Ci faccia un esempio
“Ne cito una su tutte. Quando abbiamo preso parte al nostro primo Festival, fu sicuramente una scelta strana. Mi ricordo un messaggio di Piero Pelù, che mi implorava di non andare a Sanremo, perché noi eravamo i primi underground che abbattevano quel muro che c’era tra un certo tipo di musica e il Festival. Poi sono arrivati tutti gli altri. Subito dopo aver fatto Sanremo, dove abbiamo trionfato con “la terra dei cachi”, la prima cosa che abbiamo fatto non è stata quella di monetizzare il pezzo, come sarebbe stato normale, ma siamo andati a fare un film con Rocco Siffredi. E’ stata la nostra scelta, controcorrente, di quella volta là”

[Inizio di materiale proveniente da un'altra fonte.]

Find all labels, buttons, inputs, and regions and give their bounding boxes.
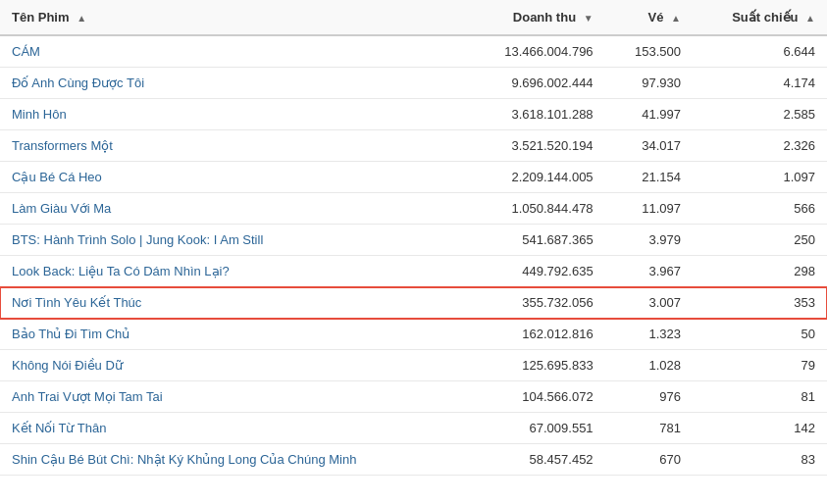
cell-doanh-thu: 355.732.056 — [464, 287, 605, 319]
movie-link[interactable]: Nơi Tình Yêu Kết Thúc — [12, 295, 141, 310]
movie-table-container: Tên Phim ▲ Doanh thu ▼ Vé ▲ Suất chiếu ▲… — [0, 0, 827, 476]
cell-ten-phim: Anh Trai Vượt Mọi Tam Tai — [0, 381, 464, 413]
cell-doanh-thu: 104.566.072 — [464, 381, 605, 413]
cell-ten-phim: Minh Hôn — [0, 99, 464, 130]
col-header-ten-phim[interactable]: Tên Phim ▲ — [0, 0, 464, 35]
cell-ve: 153.500 — [605, 35, 693, 68]
cell-suat-chieu: 353 — [693, 287, 827, 319]
cell-ten-phim: Nơi Tình Yêu Kết Thúc — [0, 287, 464, 319]
cell-ve: 1.028 — [605, 350, 693, 381]
cell-ten-phim: Cậu Bé Cá Heo — [0, 162, 464, 193]
col-label-ve: Vé — [648, 10, 664, 25]
cell-ve: 3.007 — [605, 287, 693, 319]
table-row[interactable]: CÁM13.466.004.796153.5006.644 — [0, 35, 827, 68]
sort-icon-suat-chieu: ▲ — [805, 13, 815, 24]
movie-table: Tên Phim ▲ Doanh thu ▼ Vé ▲ Suất chiếu ▲… — [0, 0, 827, 476]
cell-ten-phim: Làm Giàu Với Ma — [0, 193, 464, 225]
cell-ten-phim: Kết Nối Từ Thân — [0, 413, 464, 444]
cell-suat-chieu: 4.174 — [693, 68, 827, 99]
movie-link[interactable]: Look Back: Liệu Ta Có Dám Nhìn Lại? — [12, 264, 230, 278]
cell-suat-chieu: 250 — [693, 225, 827, 256]
cell-ve: 781 — [605, 413, 693, 444]
cell-suat-chieu: 81 — [693, 381, 827, 413]
cell-ve: 41.997 — [605, 99, 693, 130]
movie-link[interactable]: Đố Anh Cùng Được Tôi — [12, 76, 144, 90]
cell-ten-phim: CÁM — [0, 35, 464, 68]
movie-link[interactable]: CÁM — [12, 44, 40, 59]
col-header-doanh-thu[interactable]: Doanh thu ▼ — [464, 0, 605, 35]
cell-suat-chieu: 79 — [693, 350, 827, 381]
cell-suat-chieu: 142 — [693, 413, 827, 444]
table-row[interactable]: Nơi Tình Yêu Kết Thúc355.732.0563.007353 — [0, 287, 827, 319]
col-header-suat-chieu[interactable]: Suất chiếu ▲ — [693, 0, 827, 35]
cell-ten-phim: BTS: Hành Trình Solo | Jung Kook: I Am S… — [0, 225, 464, 256]
col-label-ten-phim: Tên Phim — [12, 10, 70, 25]
table-row[interactable]: Đố Anh Cùng Được Tôi9.696.002.44497.9304… — [0, 68, 827, 99]
col-label-suat-chieu: Suất chiếu — [732, 10, 798, 25]
cell-ve: 1.323 — [605, 319, 693, 350]
cell-doanh-thu: 13.466.004.796 — [464, 35, 605, 68]
cell-ve: 3.967 — [605, 256, 693, 287]
cell-doanh-thu: 67.009.551 — [464, 413, 605, 444]
cell-suat-chieu: 566 — [693, 193, 827, 225]
movie-link[interactable]: Bảo Thủ Đi Tìm Chủ — [12, 327, 129, 341]
cell-doanh-thu: 3.521.520.194 — [464, 130, 605, 162]
cell-ve: 3.979 — [605, 225, 693, 256]
table-row[interactable]: Kết Nối Từ Thân67.009.551781142 — [0, 413, 827, 444]
table-row[interactable]: Transformers Một3.521.520.19434.0172.326 — [0, 130, 827, 162]
cell-suat-chieu: 6.644 — [693, 35, 827, 68]
sort-icon-ten-phim: ▲ — [77, 13, 86, 24]
cell-ten-phim: Bảo Thủ Đi Tìm Chủ — [0, 319, 464, 350]
cell-suat-chieu: 2.326 — [693, 130, 827, 162]
col-label-doanh-thu: Doanh thu — [513, 10, 576, 25]
cell-doanh-thu: 58.457.452 — [464, 444, 605, 476]
cell-suat-chieu: 83 — [693, 444, 827, 476]
table-row[interactable]: Shin Cậu Bé Bút Chì: Nhật Ký Khủng Long … — [0, 444, 827, 476]
table-header-row: Tên Phim ▲ Doanh thu ▼ Vé ▲ Suất chiếu ▲ — [0, 0, 827, 35]
cell-ve: 670 — [605, 444, 693, 476]
cell-ten-phim: Đố Anh Cùng Được Tôi — [0, 68, 464, 99]
cell-doanh-thu: 541.687.365 — [464, 225, 605, 256]
table-row[interactable]: BTS: Hành Trình Solo | Jung Kook: I Am S… — [0, 225, 827, 256]
table-row[interactable]: Làm Giàu Với Ma1.050.844.47811.097566 — [0, 193, 827, 225]
cell-doanh-thu: 1.050.844.478 — [464, 193, 605, 225]
cell-suat-chieu: 1.097 — [693, 162, 827, 193]
cell-suat-chieu: 298 — [693, 256, 827, 287]
cell-ve: 34.017 — [605, 130, 693, 162]
movie-link[interactable]: Anh Trai Vượt Mọi Tam Tai — [12, 389, 163, 404]
movie-link[interactable]: Kết Nối Từ Thân — [12, 421, 107, 435]
cell-doanh-thu: 9.696.002.444 — [464, 68, 605, 99]
table-row[interactable]: Look Back: Liệu Ta Có Dám Nhìn Lại?449.7… — [0, 256, 827, 287]
cell-doanh-thu: 449.792.635 — [464, 256, 605, 287]
movie-link[interactable]: Shin Cậu Bé Bút Chì: Nhật Ký Khủng Long … — [12, 452, 356, 467]
cell-ten-phim: Không Nói Điều Dữ — [0, 350, 464, 381]
table-row[interactable]: Không Nói Điều Dữ125.695.8331.02879 — [0, 350, 827, 381]
table-row[interactable]: Anh Trai Vượt Mọi Tam Tai104.566.0729768… — [0, 381, 827, 413]
col-header-ve[interactable]: Vé ▲ — [605, 0, 693, 35]
table-row[interactable]: Minh Hôn3.618.101.28841.9972.585 — [0, 99, 827, 130]
movie-link[interactable]: Transformers Một — [12, 138, 113, 153]
cell-ten-phim: Transformers Một — [0, 130, 464, 162]
cell-ve: 21.154 — [605, 162, 693, 193]
sort-icon-doanh-thu: ▼ — [584, 13, 594, 24]
cell-suat-chieu: 50 — [693, 319, 827, 350]
movie-link[interactable]: Minh Hôn — [12, 107, 67, 122]
cell-suat-chieu: 2.585 — [693, 99, 827, 130]
cell-doanh-thu: 162.012.816 — [464, 319, 605, 350]
cell-doanh-thu: 125.695.833 — [464, 350, 605, 381]
cell-doanh-thu: 3.618.101.288 — [464, 99, 605, 130]
movie-link[interactable]: Cậu Bé Cá Heo — [12, 170, 102, 184]
movie-link[interactable]: BTS: Hành Trình Solo | Jung Kook: I Am S… — [12, 232, 263, 247]
movie-link[interactable]: Làm Giàu Với Ma — [12, 201, 111, 216]
cell-ten-phim: Look Back: Liệu Ta Có Dám Nhìn Lại? — [0, 256, 464, 287]
cell-ten-phim: Shin Cậu Bé Bút Chì: Nhật Ký Khủng Long … — [0, 444, 464, 476]
cell-ve: 976 — [605, 381, 693, 413]
table-row[interactable]: Bảo Thủ Đi Tìm Chủ162.012.8161.32350 — [0, 319, 827, 350]
movie-link[interactable]: Không Nói Điều Dữ — [12, 358, 123, 373]
cell-doanh-thu: 2.209.144.005 — [464, 162, 605, 193]
cell-ve: 11.097 — [605, 193, 693, 225]
sort-icon-ve: ▲ — [671, 13, 681, 24]
cell-ve: 97.930 — [605, 68, 693, 99]
table-row[interactable]: Cậu Bé Cá Heo2.209.144.00521.1541.097 — [0, 162, 827, 193]
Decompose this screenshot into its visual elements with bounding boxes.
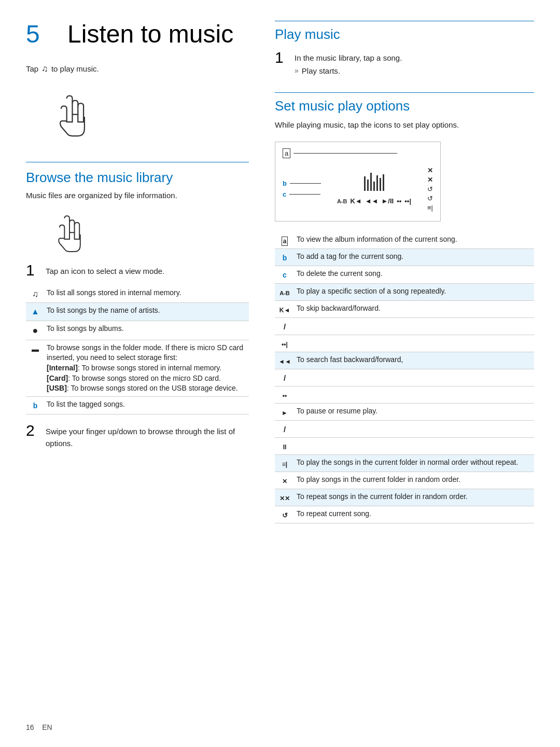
opt-sym-fwd: ••: [275, 386, 295, 403]
opt-desc-fwd: [295, 386, 534, 403]
left-column: 5 Listen to music Tap ♫ to play music. B…: [26, 21, 249, 726]
table-row: b To add a tag for the current song.: [275, 248, 534, 266]
arrow-sym: »: [295, 65, 299, 76]
table-row: ◄◄ To search fast backward/forward,: [275, 352, 534, 369]
play-step1-number: 1: [275, 50, 287, 65]
opt-sym-rew: ◄◄: [275, 352, 295, 369]
play-pause-icon: ►/II: [381, 197, 394, 205]
delete-icon: c: [283, 190, 286, 198]
page-footer: 16 EN: [26, 723, 52, 731]
browse-icon-table: ♫ To list all songs stored in internal m…: [26, 285, 249, 414]
browse-divider: [26, 162, 249, 162]
opt-desc-repeat: To repeat current song.: [295, 506, 534, 523]
opt-sym-repeat: ↺: [275, 506, 295, 523]
tag-icon: b: [283, 179, 287, 187]
bar4: [373, 182, 375, 191]
album-icon: a: [283, 148, 290, 158]
left-icon2-row: c: [283, 190, 321, 198]
table-row: ••: [275, 386, 534, 403]
tap-word: Tap: [26, 64, 38, 73]
table-row: /: [275, 317, 534, 335]
play-starts-item: » Play starts.: [295, 65, 402, 77]
player-right-icons: ✕ ✕ ↺ ↺ ≡|: [427, 167, 433, 212]
tap-rest: to play music.: [51, 64, 99, 73]
progress-bars: [364, 173, 384, 191]
bar2: [367, 179, 369, 191]
opt-sym-slash3: /: [275, 420, 295, 437]
opt-desc-album: To view the album information of the cur…: [295, 232, 534, 249]
chapter-title: 5 Listen to music: [26, 21, 249, 48]
opt-desc-random2: To repeat songs in the current folder in…: [295, 489, 534, 506]
opt-desc-delete: To delete the current song.: [295, 266, 534, 284]
browse-step1: 1 Tap an icon to select a view mode.: [26, 262, 249, 278]
repeat2-icon: ↺: [427, 195, 433, 202]
player-center: A-B K◄ ◄◄ ►/II •• ••|: [337, 173, 411, 205]
set-options-title: Set music play options: [275, 92, 534, 114]
icon-sym-music: ♫: [26, 285, 45, 303]
music-note-icon: ♫: [41, 64, 48, 74]
opt-desc-play: To pause or resume play.: [295, 403, 534, 420]
tap-instruction: Tap ♫ to play music.: [26, 64, 249, 74]
table-row: II: [275, 437, 534, 454]
bar6: [380, 178, 381, 191]
opt-sym-random1: ✕: [275, 472, 295, 489]
opt-sym-play: ►: [275, 403, 295, 420]
opt-sym-slash1: /: [275, 317, 295, 335]
left-icon1-row: b: [283, 179, 321, 187]
page-number: 16: [26, 723, 34, 731]
browse-step2: 2 Swipe your finger up/down to browse th…: [26, 423, 249, 449]
step1-main-text: In the music library, tap a song.: [295, 53, 402, 62]
order-icon: ≡|: [427, 204, 433, 212]
icon-sym-tag: b: [26, 396, 45, 414]
table-row: ▲ To list songs by the name of artists.: [26, 303, 249, 321]
table-row: c To delete the current song.: [275, 266, 534, 284]
left-line2: [289, 194, 320, 195]
icon-desc-tag: To list the tagged songs.: [45, 396, 249, 414]
bar1: [364, 176, 366, 191]
icon-desc-folder: To browse songs in the folder mode. If t…: [45, 340, 249, 396]
opt-desc-random1: To play songs in the current folder in r…: [295, 472, 534, 489]
table-row: b To list the tagged songs.: [26, 396, 249, 414]
opt-desc-pause: [295, 437, 534, 454]
shuffle1-icon: ✕: [427, 167, 433, 174]
browse-subtitle: Music files are organized by file inform…: [26, 191, 249, 200]
play-starts-text: Play starts.: [302, 65, 340, 77]
opt-desc-tag: To add a tag for the current song.: [295, 248, 534, 266]
bar5: [376, 175, 378, 191]
opt-sym-tag: b: [275, 248, 295, 266]
table-row: ≡| To play the songs in the current fold…: [275, 454, 534, 472]
top-line: [293, 153, 397, 154]
repeat1-icon: ↺: [427, 185, 433, 193]
opt-desc-skip: To skip backward/forward.: [295, 300, 534, 317]
set-options-section: Set music play options While playing mus…: [275, 92, 534, 523]
table-row: ► To pause or resume play.: [275, 403, 534, 420]
opt-desc-slash2: [295, 369, 534, 386]
left-line1: [290, 183, 321, 184]
icon-sym-artist: ▲: [26, 303, 45, 321]
icon-desc-music: To list all songs stored in internal mem…: [45, 285, 249, 303]
hand-icon-medium: [47, 214, 88, 256]
player-controls: A-B K◄ ◄◄ ►/II •• ••|: [337, 197, 411, 205]
opt-sym-pause: II: [275, 437, 295, 454]
table-row: /: [275, 369, 534, 386]
play-music-title: Play music: [275, 21, 534, 43]
shuffle2-icon: ✕: [427, 176, 433, 184]
icon-sym-album: ●: [26, 321, 45, 340]
table-row: ↺ To repeat current song.: [275, 506, 534, 523]
opt-desc-slash1: [295, 317, 534, 335]
right-column: Play music 1 In the music library, tap a…: [270, 21, 534, 726]
opt-sym-random2: ✕✕: [275, 489, 295, 506]
step1-number: 1: [26, 262, 38, 278]
table-row: A-B To play a specific section of a song…: [275, 283, 534, 300]
step2-number: 2: [26, 423, 38, 438]
rew-icon: ◄◄: [365, 197, 379, 205]
play-music-section: Play music 1 In the music library, tap a…: [275, 21, 534, 77]
opt-sym-order: ≡|: [275, 454, 295, 472]
icon-desc-artist: To list songs by the name of artists.: [45, 303, 249, 321]
opt-desc-slash3: [295, 420, 534, 437]
table-row: ••|: [275, 335, 534, 352]
skip-fwd-icon: ••|: [404, 197, 411, 205]
table-row: ♫ To list all songs stored in internal m…: [26, 285, 249, 303]
icon-sym-folder: ▬: [26, 340, 45, 396]
table-row: K◄ To skip backward/forward.: [275, 300, 534, 317]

Non riusciamo ad immaginarla come un pensionato della musica
“Non sarà sicuramente facile come cosa, ma non è che adesso possiamo capire cosa accadrà realmente. Noi ci sciogliamo come gruppo, ma non è che ci sciogliamo come esseri umani. Non è che andiamo in pensione e non faremo più nulla. Anzi, nella nostra testa, lo scioglimento di Elio e le Storie Tese è chiudere una pagina, e aprire un altro libro nuovo e pieno di cose ancora più assurde e controcorrente. Perché fino a quando avremo forze e fiato, vorremmo sempre fare delle cose clamorose. Quindi non andremo in pensione proprio per niente.”